Duplessis bowed. “I see. Thank you very much. Than I think, if you’ll allow me—” He bowed again and went towards the door. The scene was to be over. Jinny put her hand upon the latch. “Where are you going?” she said, very short of breath. There was a thrill yet to be got out of this.

What was sport to her mortified him to death. “Really, I don’t know that I need trouble you any more,” he said. “You will give my kind regards to your sister, I hope.” But Jinny kept the door-handle in possession.

“Mr. Duplessis,” she said, “I ought to tell you that my sister would rather be excused from seeing you. At least, she says so. She said so to me. You best know why that may be.”

He ill concealed his mortification. “We won’t talk of your sister’s affairs, I think. I am happy to have made your acquaintance——”

Jinny tossed her head up. “My acquaintance, as you call it, is for them that want it. My sister’s is her own business. I tell you fairly, Mr. Duplessis, that she may be very unhappy.”

He flashed her a savage look. “Good Heavens, I believe that. Why, the thing’s monstrous! You might as well marry her to a nunnery. The fellow’s frozen—stark cold.” Jinny steadfastly regarded him.

“You know very well that you never meant to marry her,” she said. He grew cold instantly.

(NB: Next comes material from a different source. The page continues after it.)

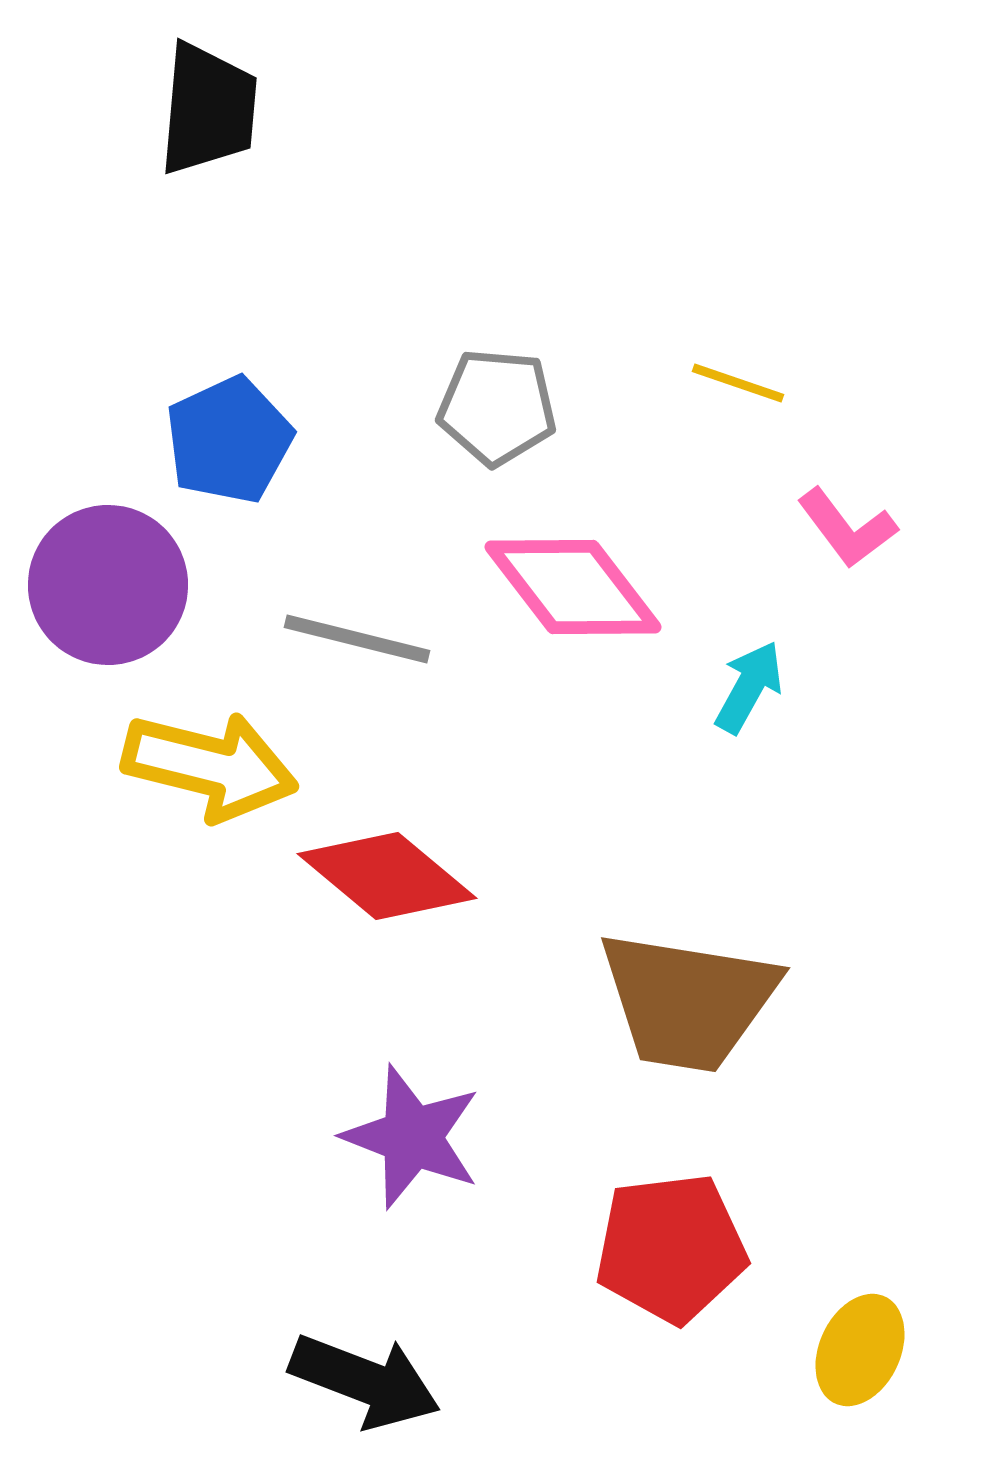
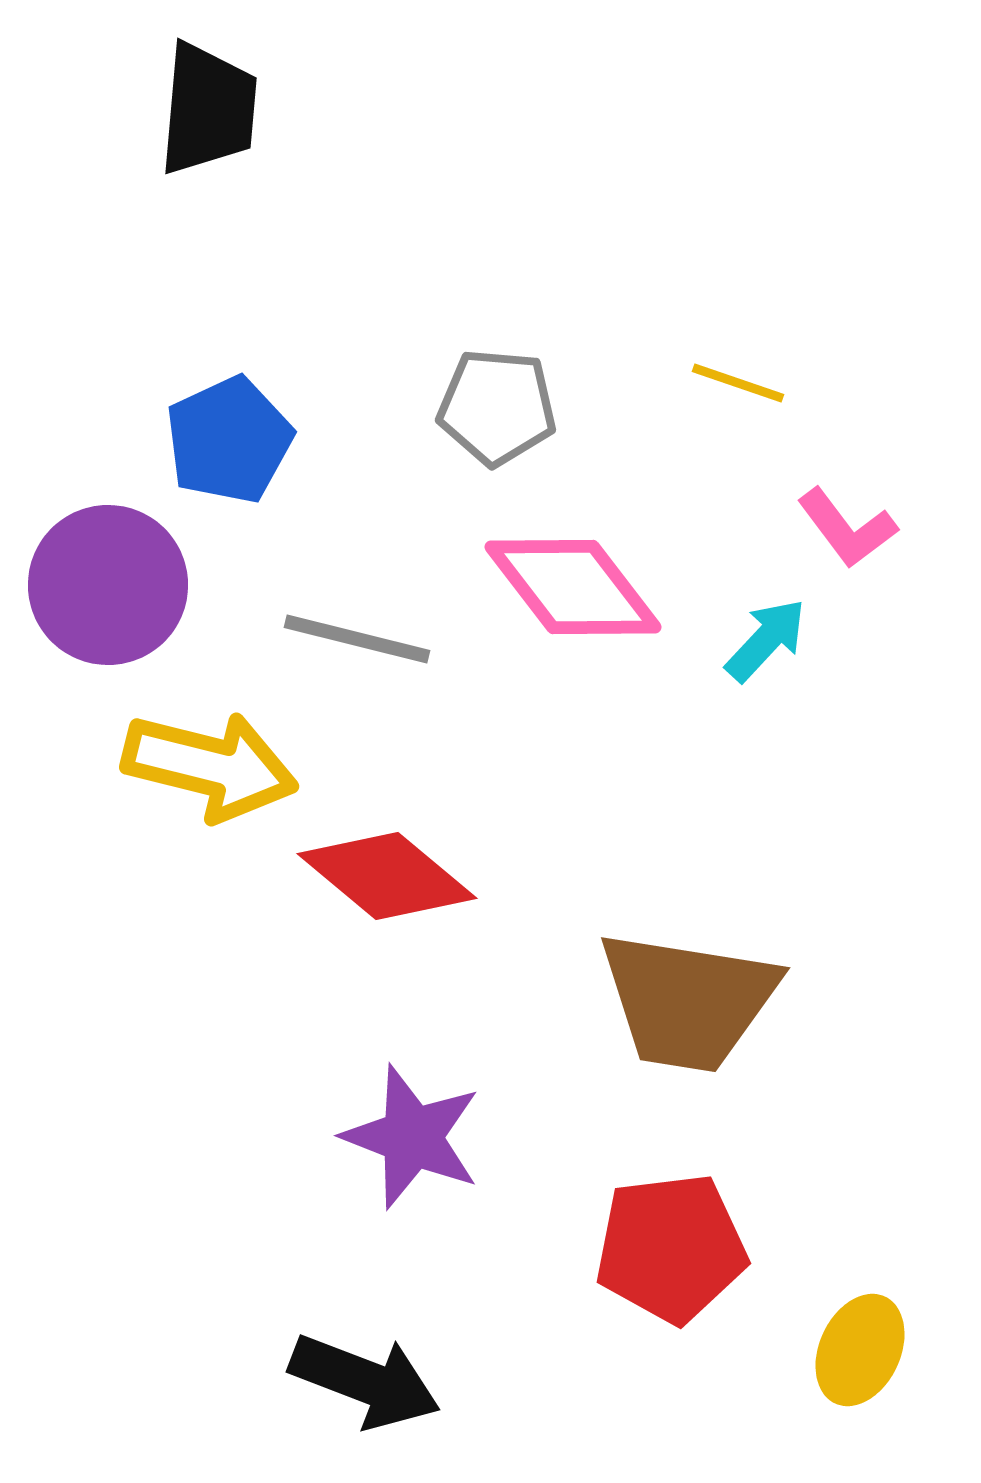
cyan arrow: moved 17 px right, 47 px up; rotated 14 degrees clockwise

“Once for all, I must tell you that I decline to discuss your sister’s affairs with any one but herself. And since you tell me that I am not to see her, I will ask you to let me bid you good-afternoon. I am very sorry to have given you so much trouble.”

It was over; there was but one treatment for such a cavalier in Jinny’s code of manners. She opened the door wide. “Good-afternoon,” she said. He bowed and went out with no more ceremony.

He felt spotted, and was furious that such a squalid drama should have engaged him. A fluffed shop-girl—and Tristram Duplessis! Filthy, filthy business! But he went directly to Hill-street—whither a telegram had preceded him, terse and significant according to Jinny’s sense of the theatre. “Look out,” it said.